Os objetivos deste ensaio já seriam plenamente cumpridos se fosse possível recuperar alguns dos fios dessas memórias esbatidas – e talvez adulteradas – de várias gerações de estudantes, desde que as vivências recordadas não nos afastem do balanço crítico e retrospetivo desse passado. Mais do que uma monografia exaustiva pretende-se interpretar uma grande variedade de dimensões. O principal foco são as tradições estudantis de múltiplas gerações, entre as quais se cruzaram conceções e trajetórias muito diversificadas e contrastantes. O estudo da tradição (ou, no plural, das tradições
), independentemente da força simbólica que se lhes reconheça, não significa descurar o papel da mudança, já que esta é uma constante, embora os ritmos que adquire oscilem em função das circunstâncias. As quatro décadas de democracia na sociedade portuguesa, desde 1974, trouxeram transformações que alteraram substancialmente o ambiente académico, quer nas universidades mais antigas, como Coimbra, quer nas que já nasceram no contexto democrático.

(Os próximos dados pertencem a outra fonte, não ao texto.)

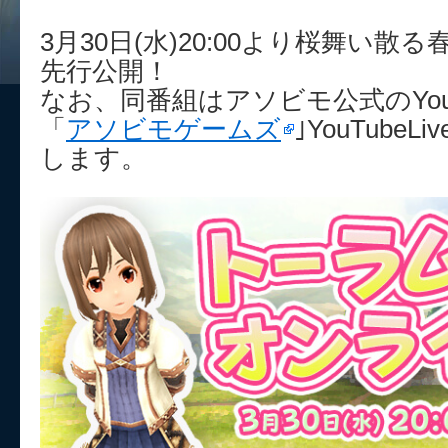
3月30日(水)20:00より桜舞い
先行公開！
なお、同番組はアソビモ公式のYou
「
アソビモゲームズ
｣YouTube
します。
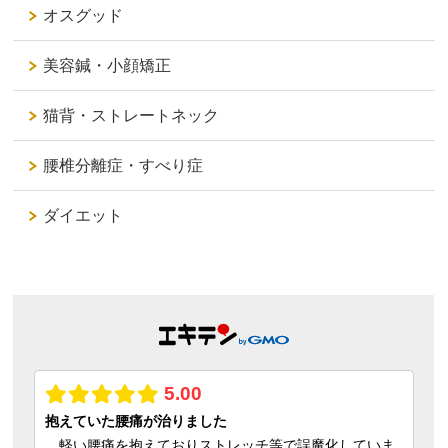
オスグッド
美容鍼・小顔矯正
猫背・ストレートネック
腰椎分離症・すべり症
ダイエット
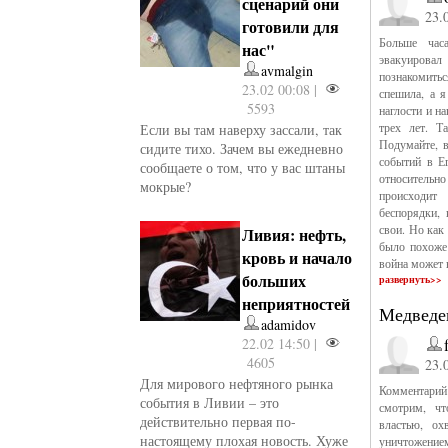
сценарий они
23.
готовили для
Больше час
нас"
эвакуировал
avmalgin
познакомитьс
23.02 00:08 |
спешила, а я
5593
наглости и н
трех лет. Т
Если вы там наверху зассали, так
Подумайте, в
сидите тихо. Зачем вы ежедневно
событий в Е
сообщаете о том, что у вас штаны
относительн
мокрые?
происходит 
беспорядки,
свои. Но как 
Ливия: нефть,
было похоже 
кровь и начало
война может 
больших
развернуть>>
неприятностей
Медведе
adamidov
22.02 14:50 |
4605
23.
Для мирового нефтяного рынка
Комментарий
события в Ливии – это
смотрим, чт
действительно первая по-
властью, ох
настоящему плохая новость. Хуже
уничтожение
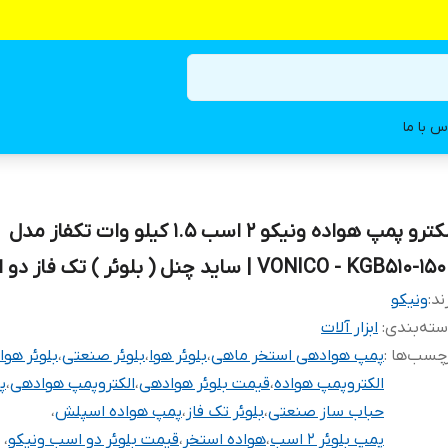
س با ما
الکترو پمپ هواده ونیکو ۲ اسب 1.5 کیلو وات تکفاز مدل
VONICO - KGB510-1 | ساید چنل ( بلوئر ) تک فاز دو اسب
ند:
ونیکو
ته‌بندی
:
ابزار آلات
چسب‌ها :
پمپ هوادهی استخر ماهی
،
بلوئر هوا
،
بلوئر صنعتی
،
بلوئر هو
الکتروپمپ هواده
،
قیمت بلوئر هوادهی
،
الکتروپمپ هوادهی
،
پ
حباب ساز صنعتی
،
بلوئر تک فاز
،
پمپ هواده اسپلش
،
پمپ بلوئر ۲ اسب
،
هواده استخر
،
قیمت بلوئر دو اسب ونیکو
،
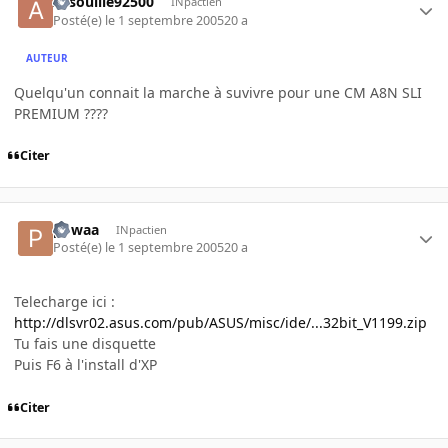
Arsouille92500
INpactien
Posté(e)
le 1 septembre 2005
20 a
AUTEUR
Quelqu'un connait la marche à suvivre pour une CM A8N SLI
PREMIUM ????
Citer
powaa
INpactien
Posté(e)
le 1 septembre 2005
20 a
Telecharge ici :
http://dlsvr02.asus.com/pub/ASUS/misc/ide/...32bit_V1199.zip
Tu fais une disquette
Puis F6 à l'install d'XP
Citer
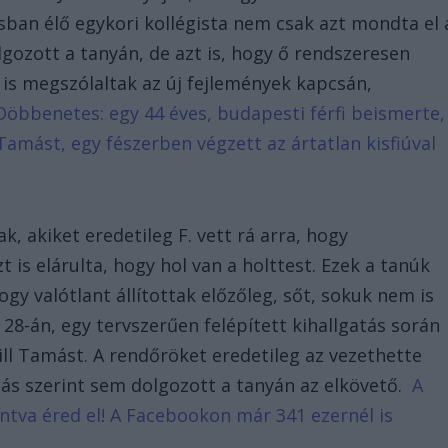
osban élő egykori kollégista nem csak azt mondta el 
gozott a tanyán, de azt is, hogy ő rendszeresen
ei is megszólaltak az új fejlemények kapcsán,
Döbbenetes: egy 44 éves, budapesti férfi beismerte,
 Tamást, egy fészerben végzett az ártatlan kisfiúval
k, akiket eredetileg F. vett rá arra, hogy
 is elárulta, hogy hol van a holttest. Ezek a tanúk
gy valótlant állítottak előzőleg, sőt, sokuk nem is
28-án, egy tervszerűen felépített kihallgatás során
ill Tamást. A rendőröket eredetileg az vezethette
más szerint sem dolgozott a tanyán az elkövető.
A
tintva éred el! A Facebookon már 341 ezernél is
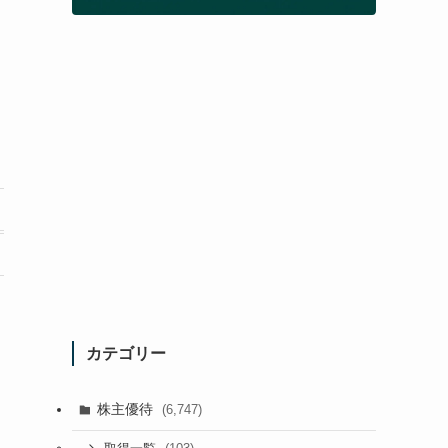
カテゴリー
株主優待
(6,747)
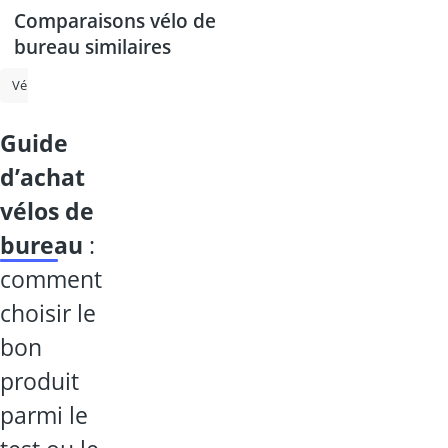
Comparaisons vélo de
bureau similaires
Vélo d'appartement
Ergomètre
Rameur
Tapis de course
Ta
guide
d’achat
vélos de
bureau
:
comment
choisir le
bon
produit
parmi le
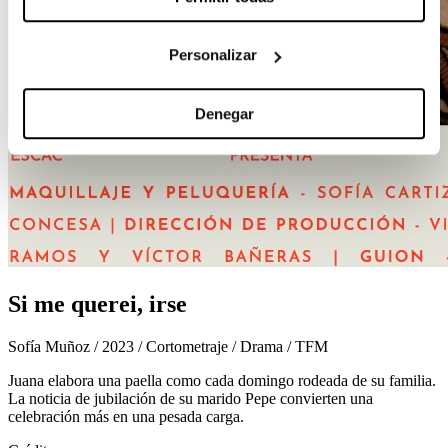
Personalizar
Denegar
Si me querei, irse
Sofía Muñoz / 2023 / Cortometraje / Drama / TFM
Juana elabora una paella como cada domingo rodeada de su familia.
La noticia de jubilación de su marido Pepe convierten una
celebración más en una pesada carga.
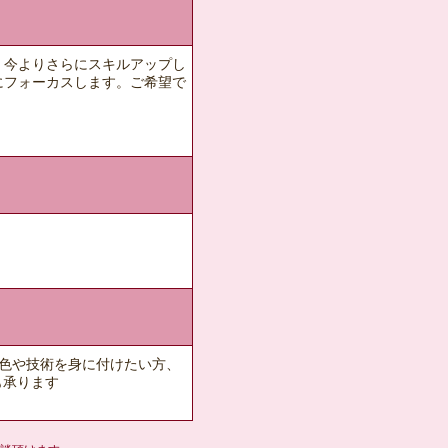
、今よりさらにスキルアップし
にフォーカスします。ご希望で
色や技術を身に付けたい方、
も承ります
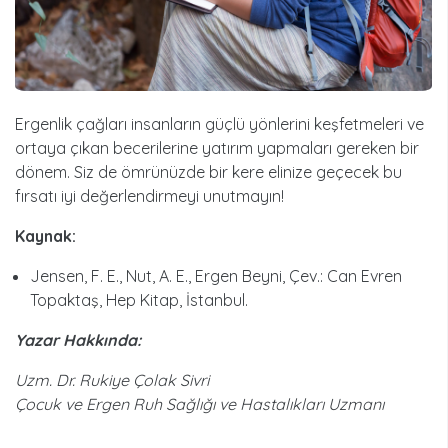
Ergenlik çağları insanların güçlü yönlerini keşfetmeleri ve
ortaya çıkan becerilerine yatırım yapmaları gereken bir
dönem. Siz de ömrünüzde bir kere elinize geçecek bu
fırsatı iyi değerlendirmeyi unutmayın!
Kaynak:
Jensen, F. E., Nut, A. E., Ergen Beyni, Çev.: Can Evren
Topaktaş, Hep Kitap, İstanbul.
Yazar Hakkında:
Uzm. Dr. Rukiye Çolak Sivri
Çocuk ve Ergen Ruh Sağlığı ve Hastalıkları Uzmanı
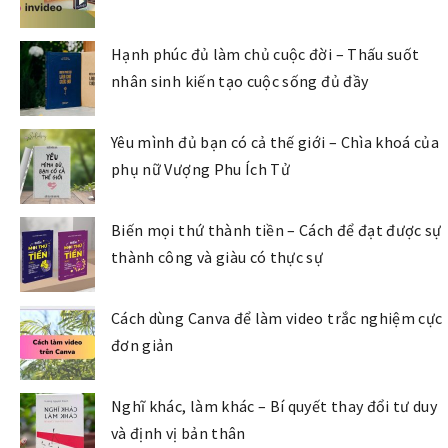
Hạnh phúc đủ làm chủ cuộc đời – Thấu suốt
nhân sinh kiến tạo cuộc sống đủ đầy
Yêu mình đủ bạn có cả thế giới – Chìa khoá của
phụ nữ Vượng Phu Ích Tử
Biến mọi thứ thành tiền – Cách để đạt được sự
thành công và giàu có thực sự
Cách dùng Canva để làm video trắc nghiệm cực
đơn giản
Nghĩ khác, làm khác – Bí quyết thay đổi tư duy
và định vị bản thân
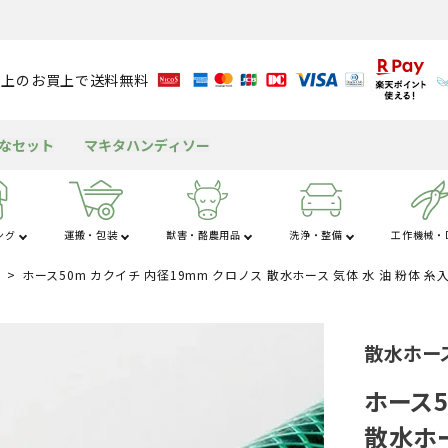
円以上のお買上で送料無料
得なセット
マキタハンディソー
ング
運搬・包装
獣害・酪農用品
洗浄・整備
工作機械・D
ホース50m カクイチ 内径19mm クロノス 散水ホース 気体 水 油 粉体 糸
さ行
た行
な
粉
アルミブリッジ
溝切り機
育苗資材
潅水資材
チェンソー
獣害用品
バッテリー
送風機
米保冷・保管
テント
包装資材
耕運機
園芸用資材
水タンク
ヘッジトリマ
酪農用品
グリース・潤滑剤
発電機
もちつき機
屋外キッチン
船舶
散水ホース
工
杭打ち・杭抜き
作業用品
その他の機械
三脚・はしご
ホース5
散水ホー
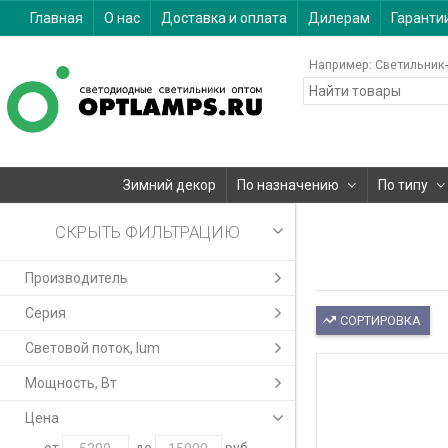
Главная
О нас
Доставка и оплата
Дилерам
Гаранти
Например:
Светильник-
Зимний декор
По назначению
По типу
СКРЫТЬ ФИЛЬТРАЦИЮ
Производитель
Серия
СОРТИРОВКА
Световой поток, lum
Мощность, Вт
Цена
от
до
руб.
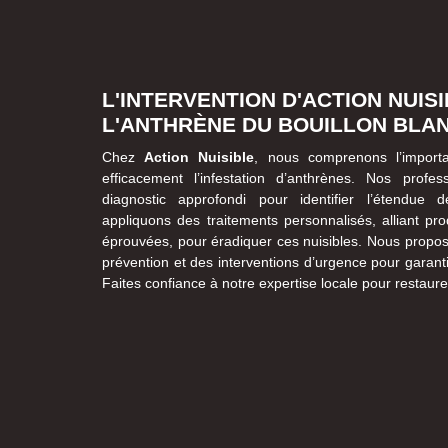
L'INTERVENTION D'ACTION NUIS
L'ANTHRÈNE DU BOUILLON BLA
Chez
Action Nuisible
, nous comprenons l’importa
efficacement l’infestation d’anthrènes. Nos prof
diagnostic approfondi pour identifier l’étendue de
appliquons des traitements personnalisés, alliant pro
éprouvées, pour éradiquer ces nuisibles. Nous propo
prévention et des interventions d’urgence pour garanti
Faites confiance à notre expertise locale pour restaurer 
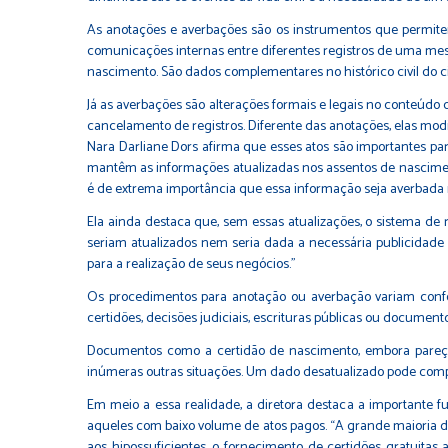
As anotações e averbações são os instrumentos que permit
comunicações internas entre diferentes registros de uma mes
nascimento. São dados complementares no histórico civil do c
Já as averbações são alterações formais e legais no conteúd
cancelamento de registros. Diferente das anotações, elas mod
Nara Darliane Dors afirma que esses atos são importantes para
mantêm as informações atualizadas nos assentos de nascimento
é de extrema importância que essa informação seja averbada no
Ela ainda destaca que, sem essas atualizações, o sistema de r
seriam atualizados nem seria dada a necessária publicidade a
para a realização de seus negócios.”
Os procedimentos para anotação ou averbação variam confo
certidões, decisões judiciais, escrituras públicas ou documento
Documentos como a certidão de nascimento, embora pareçam s
inúmeras outras situações. Um dado desatualizado pode compr
Em meio a essa realidade, a diretora destaca a importante fu
aqueles com baixo volume de atos pagos. “A grande maioria dos 
aos hipossuficientes, o fornecimento de certidões gratuitas ao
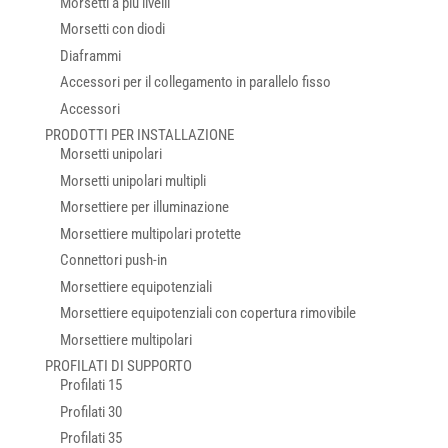
Morsetti a più livelli
Morsetti con diodi
Diaframmi
Accessori per il collegamento in parallelo fisso
Accessori
PRODOTTI PER INSTALLAZIONE
Morsetti unipolari
Morsetti unipolari multipli
Morsettiere per illuminazione
Morsettiere multipolari protette
Connettori push-in
Morsettiere equipotenziali
Morsettiere equipotenziali con copertura rimovibile
Morsettiere multipolari
PROFILATI DI SUPPORTO
Profilati 15
Profilati 30
Profilati 35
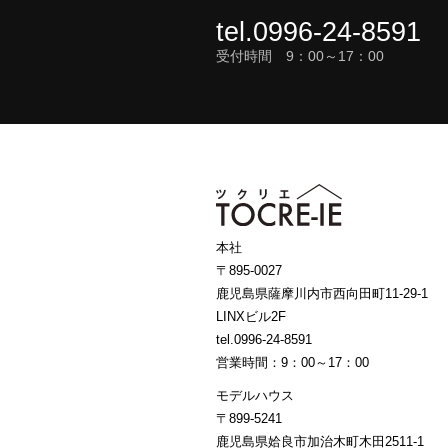
tel.0996-24-8591
受付時間 9：00～17：00
本社
〒895-0027
鹿児島県薩摩川内市西向田町11-29-1
LINXビル2F
tel.0996-24-8591
営業時間：9：00～17：00
モデルハウス
〒899-5241
鹿児島県姶良市加治木町木田2511-1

Como adiante pretendo mostrar, essas mudanças – em especial a abertura democrática do acesso ao ensino superior – não se projetam de igual modo em todas as dimensões da vida, pelo que somos frequentemente confrontados com paradoxos de difícil interpretação. Por exemplo, a rápida feminização da Universidade portuguesa é um dos aspetos que contrastam com um tipo de ritualismo ainda extremamente marcado por símbolos e práticas imbuídos de masculinidade. A regulamentação dos rituais, nomeadamente o Código da Praxe, não presta qualquer atenção a essa matéria, mas o certo é que as regras atuais têm por detrás de si uma longa herança, de que não podem desfazer-se. É a herança de um mundo ancestral, onde o elitismo e o romantismo se conjugam com um universo no qual a mulher sempre foi relegada para um lugar subalterno. No fundo, todas as transformações em curso obrigam a colocar a interrogação sobre qual será a relação entre: as tradições, o associativismo e as culturas estudantis/juvenis. Em suma, a pergunta é: o que é que nos diz o fenómeno da praxe
sobre as múltiplas dimensões socioculturais que marcam a atual juventude?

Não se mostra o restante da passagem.